Consider a South American fishing village culture, which didn't do concepts of "shit happens", nor "unintended consequences", nor "systems failure". So everything that goes wrong, is the result of some one individual's intent, exercised by direct action or by supernatural whammy. Your neighbor. Your family. Your enemy. Some fish escape the group net? Gather around to figure out who did it. Your plant not growing well? Stub your toe? Pay the witch doctor to tell you who whammied it/you, and to whammy them back. Described as a singularly toxic interpersonal environment.
Now moving subcultures to a safety/learning/challenge culture is so very hard (aviation CRM, etc), perhaps it's a valid approximation to view its absence as fixed. But having just read a comment suggesting unaddressed climate change should be blamed on the science community because reasons, I'm sensitized just now to "our local cultural dysfunction is simply human nature - it's them that's the problem". Even acknowledging bad actors fueling the dysfunction in which they thrive.
I put forward a slightly different position: Agile evolved from consulting shops, where suspicion is built in to the contract process. Both sides have an undercurrent of "are these people trying to scam us?", with regards to how much work for how much money and what results.
In that context, Agile ends up as "two week waterfall": you deliver a smaller set of things, more frequently. That compresses the blame cycle, and reduces the maximum size of disagreement.
The author has clearly witnessed politically-motivated rewrites, a real and frustrating phenomenon. But instead of scoping the problem to its actual domain (low-trust orgs, weak engineering culture, toxic leadership), he constructs a grand unified theory where all architectural replacement is suspect. Every refactor becomes a potential casus belli. Every advocate for change is a potential high priest.
Most refactoring decisions aren't triggered by a single production incident. They're driven by accumulated evidence that the current architecture no longer fits the business, or that multiple root cause analyses have independently converged on a structural problem. That's not scapegoating, that's engineering.
The Agile example makes this worse, not better. Yes, Agile was overhyped and badly implemented in many places. But using that to indict the entire movement as Girardian ritual is precisely the logical move the author claims to be critiquing: take some real failures, blame them on a paradigm rather than specific implementations, declare the whole thing rotten. He scapegoats Agile to validate his theory about scapegoating.

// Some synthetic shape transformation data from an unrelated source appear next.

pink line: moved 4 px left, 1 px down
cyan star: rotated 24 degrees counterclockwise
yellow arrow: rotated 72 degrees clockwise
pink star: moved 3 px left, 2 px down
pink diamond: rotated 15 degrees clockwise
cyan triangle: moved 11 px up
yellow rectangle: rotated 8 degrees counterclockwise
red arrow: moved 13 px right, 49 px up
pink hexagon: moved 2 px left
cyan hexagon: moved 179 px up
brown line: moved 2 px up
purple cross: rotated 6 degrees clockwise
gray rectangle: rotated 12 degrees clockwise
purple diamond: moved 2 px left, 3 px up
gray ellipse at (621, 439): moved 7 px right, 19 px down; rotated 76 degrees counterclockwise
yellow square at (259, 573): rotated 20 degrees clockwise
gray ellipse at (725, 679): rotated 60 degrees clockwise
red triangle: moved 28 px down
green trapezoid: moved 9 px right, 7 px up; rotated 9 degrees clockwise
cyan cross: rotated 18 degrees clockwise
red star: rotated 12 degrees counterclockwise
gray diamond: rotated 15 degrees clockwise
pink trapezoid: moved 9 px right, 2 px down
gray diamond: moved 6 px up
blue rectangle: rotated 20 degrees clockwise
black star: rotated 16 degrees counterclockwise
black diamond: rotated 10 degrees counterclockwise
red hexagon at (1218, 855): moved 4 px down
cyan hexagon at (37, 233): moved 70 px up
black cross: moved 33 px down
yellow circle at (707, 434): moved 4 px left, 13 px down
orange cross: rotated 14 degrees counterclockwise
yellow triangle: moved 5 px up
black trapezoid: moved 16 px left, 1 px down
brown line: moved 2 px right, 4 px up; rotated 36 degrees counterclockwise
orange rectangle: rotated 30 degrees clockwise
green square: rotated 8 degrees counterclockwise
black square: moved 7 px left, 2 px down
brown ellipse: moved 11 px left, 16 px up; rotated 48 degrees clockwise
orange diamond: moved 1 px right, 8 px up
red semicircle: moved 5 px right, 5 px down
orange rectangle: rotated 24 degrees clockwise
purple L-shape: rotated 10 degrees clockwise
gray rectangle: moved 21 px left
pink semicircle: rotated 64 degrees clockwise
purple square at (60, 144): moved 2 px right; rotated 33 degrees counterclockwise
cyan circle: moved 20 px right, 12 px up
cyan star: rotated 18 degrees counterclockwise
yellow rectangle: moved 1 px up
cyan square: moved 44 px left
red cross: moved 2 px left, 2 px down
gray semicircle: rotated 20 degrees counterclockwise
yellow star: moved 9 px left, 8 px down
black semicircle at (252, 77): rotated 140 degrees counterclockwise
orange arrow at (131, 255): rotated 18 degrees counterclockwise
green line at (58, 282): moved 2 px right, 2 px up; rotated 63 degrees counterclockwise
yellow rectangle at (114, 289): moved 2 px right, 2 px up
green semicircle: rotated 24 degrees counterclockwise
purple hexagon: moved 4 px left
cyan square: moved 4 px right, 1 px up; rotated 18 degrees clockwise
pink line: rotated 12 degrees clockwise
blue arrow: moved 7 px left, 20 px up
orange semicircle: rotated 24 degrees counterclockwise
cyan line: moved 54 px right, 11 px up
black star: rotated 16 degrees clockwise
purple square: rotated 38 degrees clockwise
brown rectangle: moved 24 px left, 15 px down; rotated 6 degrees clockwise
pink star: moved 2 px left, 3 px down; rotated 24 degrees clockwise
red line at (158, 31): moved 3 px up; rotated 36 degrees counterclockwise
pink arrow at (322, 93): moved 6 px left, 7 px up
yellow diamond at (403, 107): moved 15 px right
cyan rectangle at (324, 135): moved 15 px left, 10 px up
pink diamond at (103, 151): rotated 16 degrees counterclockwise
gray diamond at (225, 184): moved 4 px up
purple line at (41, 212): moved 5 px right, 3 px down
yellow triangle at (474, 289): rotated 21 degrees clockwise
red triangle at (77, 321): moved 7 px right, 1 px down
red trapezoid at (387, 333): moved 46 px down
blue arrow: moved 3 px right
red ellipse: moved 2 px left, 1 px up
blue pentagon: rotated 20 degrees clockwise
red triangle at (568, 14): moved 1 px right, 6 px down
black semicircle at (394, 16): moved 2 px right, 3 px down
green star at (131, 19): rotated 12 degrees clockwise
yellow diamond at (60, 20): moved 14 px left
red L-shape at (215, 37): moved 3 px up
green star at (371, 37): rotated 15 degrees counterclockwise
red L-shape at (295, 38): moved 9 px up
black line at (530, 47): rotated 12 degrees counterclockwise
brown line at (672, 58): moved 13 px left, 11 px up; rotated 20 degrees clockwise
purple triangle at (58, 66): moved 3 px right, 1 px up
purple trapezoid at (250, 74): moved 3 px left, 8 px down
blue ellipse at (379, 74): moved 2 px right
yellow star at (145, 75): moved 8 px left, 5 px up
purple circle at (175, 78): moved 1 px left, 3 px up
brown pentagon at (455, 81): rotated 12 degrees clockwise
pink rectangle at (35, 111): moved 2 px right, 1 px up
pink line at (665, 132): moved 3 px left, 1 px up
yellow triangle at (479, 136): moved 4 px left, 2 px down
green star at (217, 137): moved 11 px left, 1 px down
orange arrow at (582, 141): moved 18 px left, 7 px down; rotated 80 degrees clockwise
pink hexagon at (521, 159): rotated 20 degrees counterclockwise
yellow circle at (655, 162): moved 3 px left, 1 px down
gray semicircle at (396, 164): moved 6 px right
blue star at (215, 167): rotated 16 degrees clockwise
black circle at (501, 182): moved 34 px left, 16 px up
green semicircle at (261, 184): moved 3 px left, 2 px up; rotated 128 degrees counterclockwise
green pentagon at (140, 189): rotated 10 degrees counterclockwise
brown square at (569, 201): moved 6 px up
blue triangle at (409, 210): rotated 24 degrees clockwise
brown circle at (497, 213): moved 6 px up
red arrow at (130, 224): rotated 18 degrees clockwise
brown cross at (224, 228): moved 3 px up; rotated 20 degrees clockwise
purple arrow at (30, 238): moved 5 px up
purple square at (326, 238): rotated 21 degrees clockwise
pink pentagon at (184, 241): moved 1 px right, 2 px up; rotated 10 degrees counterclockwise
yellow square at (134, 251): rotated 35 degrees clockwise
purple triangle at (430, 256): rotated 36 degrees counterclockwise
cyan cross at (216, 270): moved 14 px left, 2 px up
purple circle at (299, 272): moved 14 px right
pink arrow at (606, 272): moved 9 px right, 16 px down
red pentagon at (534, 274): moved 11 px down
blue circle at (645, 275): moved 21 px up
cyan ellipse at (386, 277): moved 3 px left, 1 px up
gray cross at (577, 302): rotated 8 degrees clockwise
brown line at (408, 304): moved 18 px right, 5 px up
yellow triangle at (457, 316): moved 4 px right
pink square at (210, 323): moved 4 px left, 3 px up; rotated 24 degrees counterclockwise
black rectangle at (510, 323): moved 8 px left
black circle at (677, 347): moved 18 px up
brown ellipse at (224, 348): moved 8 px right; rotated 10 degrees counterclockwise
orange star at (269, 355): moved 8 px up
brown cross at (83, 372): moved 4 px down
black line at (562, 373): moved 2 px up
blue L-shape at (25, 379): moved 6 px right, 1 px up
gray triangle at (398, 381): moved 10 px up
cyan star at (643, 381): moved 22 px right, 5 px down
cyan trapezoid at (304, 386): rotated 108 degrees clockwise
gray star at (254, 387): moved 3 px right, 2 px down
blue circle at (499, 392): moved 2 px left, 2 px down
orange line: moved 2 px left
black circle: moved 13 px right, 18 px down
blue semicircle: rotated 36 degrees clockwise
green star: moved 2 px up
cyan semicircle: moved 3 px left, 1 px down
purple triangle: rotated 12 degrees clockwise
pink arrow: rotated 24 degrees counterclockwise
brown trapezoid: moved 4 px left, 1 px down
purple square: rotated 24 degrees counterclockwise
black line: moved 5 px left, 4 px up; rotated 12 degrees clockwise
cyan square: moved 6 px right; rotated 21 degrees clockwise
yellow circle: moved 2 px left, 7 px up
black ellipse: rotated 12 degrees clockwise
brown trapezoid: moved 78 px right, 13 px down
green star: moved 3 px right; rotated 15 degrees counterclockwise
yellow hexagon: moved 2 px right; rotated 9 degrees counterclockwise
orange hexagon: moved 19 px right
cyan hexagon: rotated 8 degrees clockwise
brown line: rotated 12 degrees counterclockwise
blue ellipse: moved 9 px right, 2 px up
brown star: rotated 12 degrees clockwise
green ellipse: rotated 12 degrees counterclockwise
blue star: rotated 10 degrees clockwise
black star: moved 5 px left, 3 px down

The pattern he describes exists. It's just not as universal as he needs it to be to make the argument work.
Although I have been in the world of waterfall development back in the day and I see zero ways in which waterfall is beneficial for the vast vast majority of the projects.
(There are industries and projects where waterfall suits way better than agile up to a point where using agile would be absurd. Think NASA software and such. But people in those industries usually know really well why they use this process and have no need to engage in religious wars with outsiders.)
So while the article is excellent I do not agree that waterfall was a scapegoat and agile was Casus Beli engineering.
Maybe this should have been at the start of the blog post, and not the end. Anyway, I don't really agree with it.
Everything that works is its own form of engineering even when people don't recognize it. If your workplace is hitting optimal success despite being hostile to "real engineering", it originates in the types of problems being solved.
So then, the "real real engineering" is in reducing friction between various groups, and that often takes the form of a communication "silo". Your discomfort and confusion may actually be a significant part of the business success.
Ultimately, you choose to work there. Your happiness is not an indicator of whether the business is optimal. Your stubborn insistence on certain idealistic principles may be what Ralph Waldo Emerson referred to as "a foolish consistency". As anyone who has engineered a thing can confirm, some problems just suck and the optimal solution is full of tension.
>The danger here is not the scapegoating itself; humans will scapegoat at all times.
Your humans are faulty, request refund.